Copy every line of the records exactly, without including the images.

◆ Stored data:

========================================================================

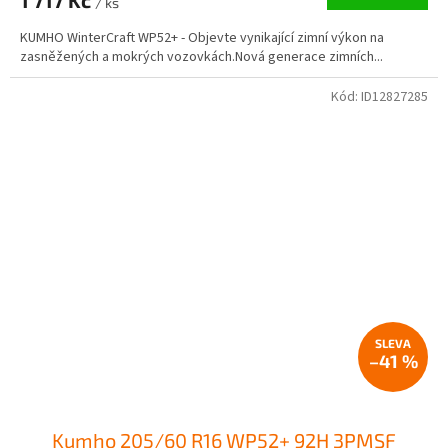
1 717 Kč
/ ks
KUMHO WinterCraft WP52+ - Objevte vynikající zimní výkon na
zasněžených a mokrých vozovkách.Nová generace zimních...
Kód:
ID12827285
–41 %
Kumho 205/60 R16 WP52+ 92H 3PMSF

========================================================================

◆ Answer to this problem:
1 717 Kč
/ ks
KUMHO WinterCraft WP52+ - Objevte vynikající zimní výkon na
zasněžených a mokrých vozovkách.Nová generace zimních...
Kód:
ID12827285
–41 %
Kumho 205/60 R16 WP52+ 92H 3PMSF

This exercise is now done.